** What the task requires **
The material must be copied out exactly, line for line.

*** Opening Data section ***

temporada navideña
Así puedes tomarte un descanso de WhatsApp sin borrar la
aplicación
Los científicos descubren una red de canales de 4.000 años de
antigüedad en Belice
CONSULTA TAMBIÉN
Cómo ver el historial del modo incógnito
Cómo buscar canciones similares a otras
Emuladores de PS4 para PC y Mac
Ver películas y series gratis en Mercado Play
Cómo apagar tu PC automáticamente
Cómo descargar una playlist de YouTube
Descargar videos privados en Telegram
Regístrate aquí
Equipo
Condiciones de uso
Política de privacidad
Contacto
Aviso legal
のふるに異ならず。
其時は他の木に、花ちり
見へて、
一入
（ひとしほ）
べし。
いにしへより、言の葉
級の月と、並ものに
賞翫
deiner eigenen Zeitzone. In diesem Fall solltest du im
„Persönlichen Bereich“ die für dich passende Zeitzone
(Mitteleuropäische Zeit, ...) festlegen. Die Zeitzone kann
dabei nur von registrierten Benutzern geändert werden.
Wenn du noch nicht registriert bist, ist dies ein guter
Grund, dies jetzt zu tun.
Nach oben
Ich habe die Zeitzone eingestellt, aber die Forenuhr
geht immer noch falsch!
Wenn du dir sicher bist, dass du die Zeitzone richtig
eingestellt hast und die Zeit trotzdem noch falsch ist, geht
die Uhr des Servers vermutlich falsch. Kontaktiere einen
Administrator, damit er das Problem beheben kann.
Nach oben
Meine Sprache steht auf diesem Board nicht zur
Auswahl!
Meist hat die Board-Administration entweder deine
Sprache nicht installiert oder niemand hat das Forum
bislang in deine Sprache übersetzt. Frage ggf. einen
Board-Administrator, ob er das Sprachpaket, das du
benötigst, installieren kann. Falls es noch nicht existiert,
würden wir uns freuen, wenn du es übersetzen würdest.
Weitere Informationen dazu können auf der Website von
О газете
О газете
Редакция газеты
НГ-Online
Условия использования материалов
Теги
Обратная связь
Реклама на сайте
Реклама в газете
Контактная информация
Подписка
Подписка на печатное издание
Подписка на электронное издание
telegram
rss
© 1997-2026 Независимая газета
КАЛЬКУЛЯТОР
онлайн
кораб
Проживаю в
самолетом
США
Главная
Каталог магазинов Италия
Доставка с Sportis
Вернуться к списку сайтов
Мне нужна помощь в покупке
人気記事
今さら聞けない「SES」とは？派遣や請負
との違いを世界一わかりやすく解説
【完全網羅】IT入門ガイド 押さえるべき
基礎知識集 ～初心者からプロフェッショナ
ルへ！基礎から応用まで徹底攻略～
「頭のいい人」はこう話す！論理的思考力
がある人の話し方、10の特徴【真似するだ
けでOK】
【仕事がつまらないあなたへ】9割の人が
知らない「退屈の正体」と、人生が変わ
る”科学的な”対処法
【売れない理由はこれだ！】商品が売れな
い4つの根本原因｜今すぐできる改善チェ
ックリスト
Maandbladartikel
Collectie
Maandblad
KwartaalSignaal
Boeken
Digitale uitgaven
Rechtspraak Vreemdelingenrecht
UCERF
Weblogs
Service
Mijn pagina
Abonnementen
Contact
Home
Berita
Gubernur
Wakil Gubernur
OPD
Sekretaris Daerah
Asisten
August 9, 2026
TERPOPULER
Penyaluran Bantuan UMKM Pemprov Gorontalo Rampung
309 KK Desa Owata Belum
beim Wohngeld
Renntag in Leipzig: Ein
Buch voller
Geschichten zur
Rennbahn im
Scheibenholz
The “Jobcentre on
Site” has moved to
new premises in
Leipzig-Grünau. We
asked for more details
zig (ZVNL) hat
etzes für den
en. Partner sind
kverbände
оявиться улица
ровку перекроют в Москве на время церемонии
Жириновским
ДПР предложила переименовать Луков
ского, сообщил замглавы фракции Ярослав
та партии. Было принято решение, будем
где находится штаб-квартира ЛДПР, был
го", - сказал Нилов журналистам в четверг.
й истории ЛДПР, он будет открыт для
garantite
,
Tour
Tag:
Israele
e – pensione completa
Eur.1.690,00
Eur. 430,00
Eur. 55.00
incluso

*** Closing Data section ***

** Your solution **
temporada navideña
Así puedes tomarte un descanso de WhatsApp sin borrar la
aplicación
Los científicos descubren una red de canales de 4.000 años de
antigüedad en Belice
CONSULTA TAMBIÉN
Cómo ver el historial del modo incógnito
Cómo buscar canciones similares a otras
Emuladores de PS4 para PC y Mac
Ver películas y series gratis en Mercado Play
Cómo apagar tu PC automáticamente
Cómo descargar una playlist de YouTube
Descargar videos privados en Telegram
Regístrate aquí
Equipo
Condiciones de uso
Política de privacidad
Contacto
Aviso legal
のふるに異ならず。
其時は他の木に、花ちり
見へて、
一入
（ひとしほ）
べし。
いにしへより、言の葉
級の月と、並ものに
賞翫
deiner eigenen Zeitzone. In diesem Fall solltest du im
„Persönlichen Bereich“ die für dich passende Zeitzone
(Mitteleuropäische Zeit, ...) festlegen. Die Zeitzone kann
dabei nur von registrierten Benutzern geändert werden.
Wenn du noch nicht registriert bist, ist dies ein guter
Grund, dies jetzt zu tun.
Nach oben
Ich habe die Zeitzone eingestellt, aber die Forenuhr
geht immer noch falsch!
Wenn du dir sicher bist, dass du die Zeitzone richtig
eingestellt hast und die Zeit trotzdem noch falsch ist, geht
die Uhr des Servers vermutlich falsch. Kontaktiere einen
Administrator, damit er das Problem beheben kann.
Nach oben
Meine Sprache steht auf diesem Board nicht zur
Auswahl!
Meist hat die Board-Administration entweder deine
Sprache nicht installiert oder niemand hat das Forum
bislang in deine Sprache übersetzt. Frage ggf. einen
Board-Administrator, ob er das Sprachpaket, das du
benötigst, installieren kann. Falls es noch nicht existiert,
würden wir uns freuen, wenn du es übersetzen würdest.
Weitere Informationen dazu können auf der Website von
О газете
О газете
Редакция газеты
НГ-Online
Условия использования материалов
Теги
Обратная связь
Реклама на сайте
Реклама в газете
Контактная информация
Подписка
Подписка на печатное издание
Подписка на электронное издание
telegram
rss
© 1997-2026 Независимая газета
КАЛЬКУЛЯТОР
онлайн
кораб
Проживаю в
самолетом
США
Главная
Каталог магазинов Италия
Доставка с Sportis
Вернуться к списку сайтов
Мне нужна помощь в покупке
人気記事
今さら聞けない「SES」とは？派遣や請負
との違いを世界一わかりやすく解説
【完全網羅】IT入門ガイド 押さえるべき
基礎知識集 ～初心者からプロフェッショナ
ルへ！基礎から応用まで徹底攻略～
「頭のいい人」はこう話す！論理的思考力
がある人の話し方、10の特徴【真似するだ
けでOK】
【仕事がつまらないあなたへ】9割の人が
知らない「退屈の正体」と、人生が変わ
る”科学的な”対処法
【売れない理由はこれだ！】商品が売れな
い4つの根本原因｜今すぐできる改善チェ
ックリスト
Maandbladartikel
Collectie
Maandblad
KwartaalSignaal
Boeken
Digitale uitgaven
Rechtspraak Vreemdelingenrecht
UCERF
Weblogs
Service
Mijn pagina
Abonnementen
Contact
Home
Berita
Gubernur
Wakil Gubernur
OPD
Sekretaris Daerah
Asisten
August 9, 2026
TERPOPULER
Penyaluran Bantuan UMKM Pemprov Gorontalo Rampung
309 KK Desa Owata Belum
beim Wohngeld
Renntag in Leipzig: Ein
Buch voller
Geschichten zur
Rennbahn im
Scheibenholz
The “Jobcentre on
Site” has moved to
new premises in
Leipzig-Grünau. We
asked for more details
zig (ZVNL) hat
etzes für den
en. Partner sind
kverbände
оявиться улица
ровку перекроют в Москве на время церемонии
Жириновским
ДПР предложила переименовать Луков
ского, сообщил замглавы фракции Ярослав
та партии. Было принято решение, будем
где находится штаб-квартира ЛДПР, был
го", - сказал Нилов журналистам в четверг.
й истории ЛДПР, он будет открыт для
garantite
,
Tour
Tag:
Israele
e – pensione completa
Eur.1.690,00
Eur. 430,00
Eur. 55.00
incluso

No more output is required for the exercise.